Elections en Algérie: Le pouvoir verrouille la liste des candidats pour laisser place à Tebboune
En Algérie, la marche vers la démocratie a encore de longs jours avant d’être une réalité, et à l’approche des élections présidentielles du 7 septembre, l’autorité nationale indépendante des élections (ANIE) vient de verrouiller le champ de démocratie en rejetant tous les candidats mis à part 3 hommes, dont le président Abdelmadjid Tebboune, en lice pour sa propre succession.
En connaissant l’impopularité inégalée de l’actuel chef d’Etat algérien, élu en 2019 à l’issue d’un scrutin truqué par les militaires pour contrer le mouvement populaire du Hirak qui rejetait en masse la « continuité » de l’Etat militaire, l’ANIE n’avait d’autre choix que de ne laisser que deux candidats face à Tebboune qui a porté l’Algérie vers la dérive à tous points de vue.
L’instance censée être indépendante a annoncé la liste des candidats retenus pour la présidentielle algérienne de septembre prochain et seuls 2 sur 15 ont été retenus, si l’on ne compte pas le candidat choisi par l’institution militaire, à savoir Abdelmadjid Tebboune.
Les dossiers de candidature devaient comporter au moins 600 signatures individuelles de membres élus de différentes assemblées des 29 wilayas algériennes, ou une liste de 50.000 signatures individuelles d’électeurs inscrits sur une liste électorale.
La « nouvelle Algérie » n’a en réalité rien de nouveau et le « système » perdure malgré le soulèvement de la population algérienne pendant de nombreux mois bravant soleil et pluie pour sortir manifester leur désir d’un pays qui les écoute.
Le système aura des beaux jours devant lui à voir le comportement de l’ANIE qui vient de retirer leur chance à plusieurs candidats qui font le poids contre Tebboune et auraient pu incarner un changement réel.
Les deux candidats choisis sont des hommes sans expérience politique, des inconnus de la population algérienne qui n’ont jamais essayé de prétendre à la Mouradia.
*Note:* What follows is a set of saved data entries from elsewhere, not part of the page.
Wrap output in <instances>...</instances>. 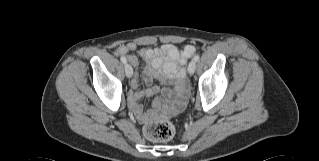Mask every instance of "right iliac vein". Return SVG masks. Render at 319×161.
<instances>
[{"label":"right iliac vein","instance_id":"63e3f726","mask_svg":"<svg viewBox=\"0 0 319 161\" xmlns=\"http://www.w3.org/2000/svg\"><path fill=\"white\" fill-rule=\"evenodd\" d=\"M125 74L128 78H130L133 74V68L130 64L125 65Z\"/></svg>","mask_w":319,"mask_h":161}]
</instances>
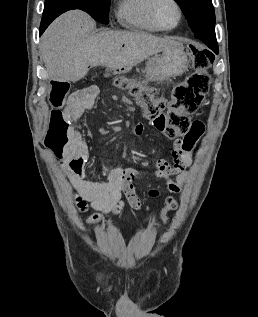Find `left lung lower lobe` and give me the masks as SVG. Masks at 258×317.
I'll return each instance as SVG.
<instances>
[{
    "label": "left lung lower lobe",
    "instance_id": "0a47b994",
    "mask_svg": "<svg viewBox=\"0 0 258 317\" xmlns=\"http://www.w3.org/2000/svg\"><path fill=\"white\" fill-rule=\"evenodd\" d=\"M194 36L203 41L211 50L218 54V44L215 29H200L194 32Z\"/></svg>",
    "mask_w": 258,
    "mask_h": 317
}]
</instances>
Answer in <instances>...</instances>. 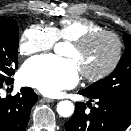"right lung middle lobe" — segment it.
<instances>
[{
	"label": "right lung middle lobe",
	"instance_id": "1",
	"mask_svg": "<svg viewBox=\"0 0 131 131\" xmlns=\"http://www.w3.org/2000/svg\"><path fill=\"white\" fill-rule=\"evenodd\" d=\"M18 29L15 18L0 17V84L9 82L17 68Z\"/></svg>",
	"mask_w": 131,
	"mask_h": 131
}]
</instances>
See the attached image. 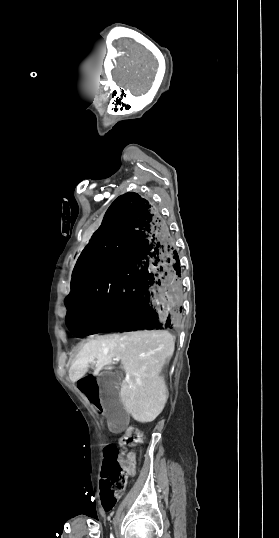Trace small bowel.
<instances>
[{"label": "small bowel", "mask_w": 279, "mask_h": 538, "mask_svg": "<svg viewBox=\"0 0 279 538\" xmlns=\"http://www.w3.org/2000/svg\"><path fill=\"white\" fill-rule=\"evenodd\" d=\"M124 469L133 475L136 468V454L135 452H128L125 457L120 460Z\"/></svg>", "instance_id": "small-bowel-1"}]
</instances>
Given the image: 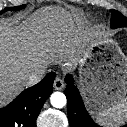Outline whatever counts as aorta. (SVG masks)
<instances>
[{
  "label": "aorta",
  "instance_id": "1",
  "mask_svg": "<svg viewBox=\"0 0 127 127\" xmlns=\"http://www.w3.org/2000/svg\"><path fill=\"white\" fill-rule=\"evenodd\" d=\"M50 102L55 108H63L67 103V99L62 92H54L50 96Z\"/></svg>",
  "mask_w": 127,
  "mask_h": 127
}]
</instances>
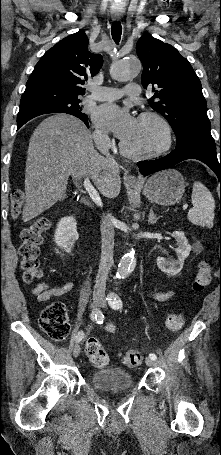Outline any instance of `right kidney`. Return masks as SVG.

Il s’agit du premier secrétaire national du Front des forces socialistes (FFS), Youcef Aouchiche, et du président du Mouvement de la société pour la paix (MSP), Abdelaali Hassani.
Le MSP, un parti d’inspiration islamiste qui se revendique de l’opposition, a en réalité toujours apporté son soutien à l’ancien président Abdelaziz Bouteflika et n’a jamais présenté de candidat contre lui. Même chose pour Abdelmadjid Tebboune, il n’aurait jamais pu rêver d’une opposition aussi docile et effacée.
De son côté, Youcef Aouchiche qui représente le FFS, il se présente pour la première fois après sa nomination à la tête du parti en 2020. Le FFS a adopté depuis 1999 une politique de boycott des élections présidentielles rejetant la politique du fait accompli et les conditions non réunies pour un scrutin démocratique et libre.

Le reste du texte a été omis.